TASK PROMPT:
Copy the records exactly, leaving out every picture.

RECORDED DATA:
= = = = =
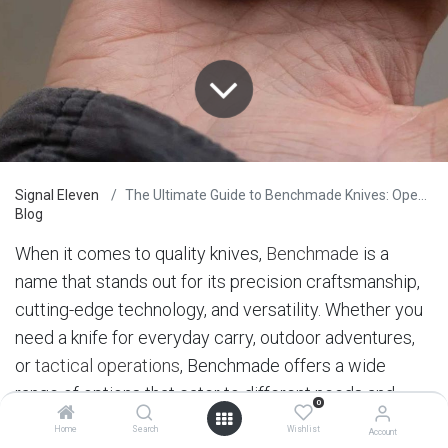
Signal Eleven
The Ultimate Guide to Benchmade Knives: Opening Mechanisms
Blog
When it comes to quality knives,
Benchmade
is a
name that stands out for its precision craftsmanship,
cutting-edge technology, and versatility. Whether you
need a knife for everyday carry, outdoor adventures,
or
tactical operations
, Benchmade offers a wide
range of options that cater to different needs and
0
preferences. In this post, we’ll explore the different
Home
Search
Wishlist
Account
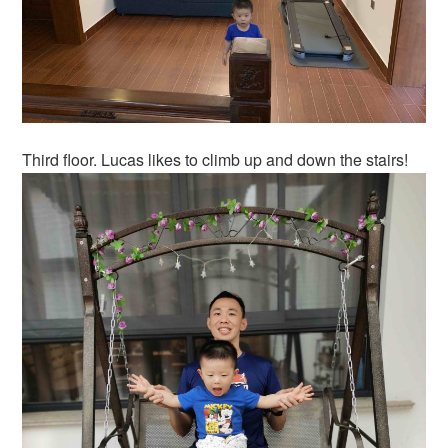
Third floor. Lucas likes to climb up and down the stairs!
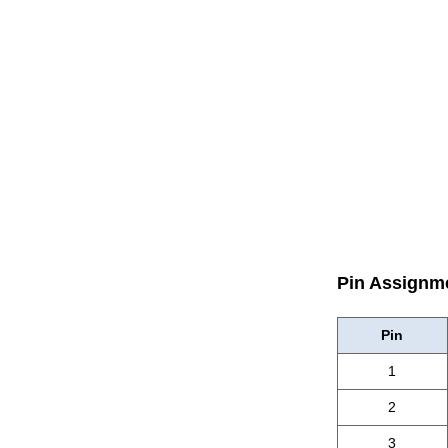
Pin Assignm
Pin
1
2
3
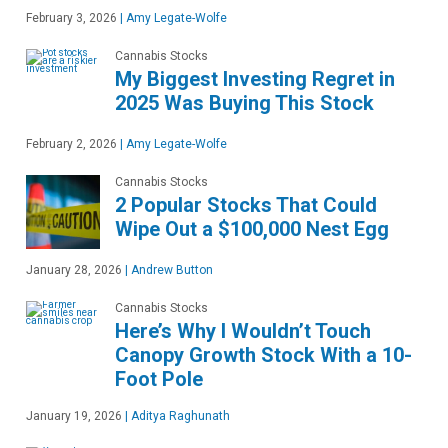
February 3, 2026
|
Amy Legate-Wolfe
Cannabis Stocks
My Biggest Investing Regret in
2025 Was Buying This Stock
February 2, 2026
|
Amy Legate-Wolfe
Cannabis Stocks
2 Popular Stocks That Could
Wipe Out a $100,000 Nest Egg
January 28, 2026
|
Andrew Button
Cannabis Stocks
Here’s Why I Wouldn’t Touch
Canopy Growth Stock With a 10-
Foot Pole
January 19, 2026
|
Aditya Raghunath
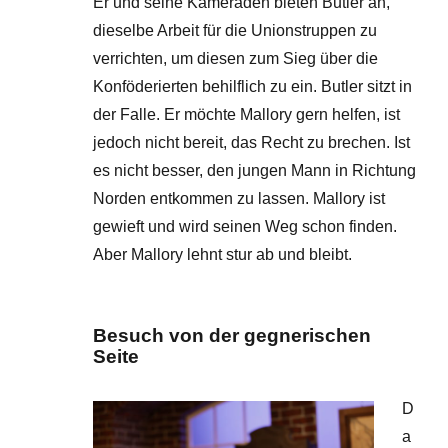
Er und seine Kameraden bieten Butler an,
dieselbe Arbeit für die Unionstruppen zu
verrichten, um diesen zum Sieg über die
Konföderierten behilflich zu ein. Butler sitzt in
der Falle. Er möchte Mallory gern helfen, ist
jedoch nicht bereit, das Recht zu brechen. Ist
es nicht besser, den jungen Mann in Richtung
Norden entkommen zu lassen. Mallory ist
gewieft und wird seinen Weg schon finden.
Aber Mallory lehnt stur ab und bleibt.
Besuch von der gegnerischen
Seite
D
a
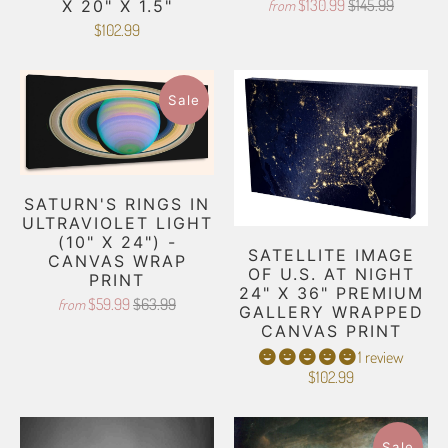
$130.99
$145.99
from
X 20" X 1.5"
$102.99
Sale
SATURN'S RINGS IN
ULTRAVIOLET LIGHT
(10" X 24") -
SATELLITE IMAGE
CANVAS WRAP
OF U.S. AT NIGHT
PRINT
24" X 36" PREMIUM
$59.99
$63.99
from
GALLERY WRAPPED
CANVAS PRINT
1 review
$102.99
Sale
= = = = =
RESULT:
Signal Eleven
The Ultimate Guide to Benchmade Knives: Opening Mechanisms
Blog
When it comes to quality knives,
Benchmade
is a
name that stands out for its precision craftsmanship,
cutting-edge technology, and versatility. Whether you
need a knife for everyday carry, outdoor adventures,
or
tactical operations
, Benchmade offers a wide
range of options that cater to different needs and
0
preferences. In this post, we’ll explore the different
Home
Search
Wishlist
Account
Third floor. Lucas likes to climb up and down the stairs!
Pin Assignm
Pin
1
2
3
February 3, 2026
|
Amy Legate-Wolfe
Cannabis Stocks
My Biggest Investing Regret in
2025 Was Buying This Stock
February 2, 2026
|
Amy Legate-Wolfe
Cannabis Stocks
2 Popular Stocks That Could
Wipe Out a $100,000 Nest Egg
January 28, 2026
|
Andrew Button
Cannabis Stocks
Here’s Why I Wouldn’t Touch
Canopy Growth Stock With a 10-
Foot Pole
January 19, 2026
|
Aditya Raghunath
Er und seine Kameraden bieten Butler an,
dieselbe Arbeit für die Unionstruppen zu
verrichten, um diesen zum Sieg über die
Konföderierten behilflich zu ein. Butler sitzt in
der Falle. Er möchte Mallory gern helfen, ist
jedoch nicht bereit, das Recht zu brechen. Ist
es nicht besser, den jungen Mann in Richtung
Norden entkommen zu lassen. Mallory ist
gewieft und wird seinen Weg schon finden.
Aber Mallory lehnt stur ab und bleibt.
Besuch von der gegnerischen
Seite
D
a
$130.99
$145.99
from
X 20" X 1.5"
$102.99
Sale
SATURN'S RINGS IN
ULTRAVIOLET LIGHT
(10" X 24") -
SATELLITE IMAGE
CANVAS WRAP
OF U.S. AT NIGHT
PRINT
24" X 36" PREMIUM
$59.99
$63.99
from
GALLERY WRAPPED
CANVAS PRINT
1 review
$102.99
Sale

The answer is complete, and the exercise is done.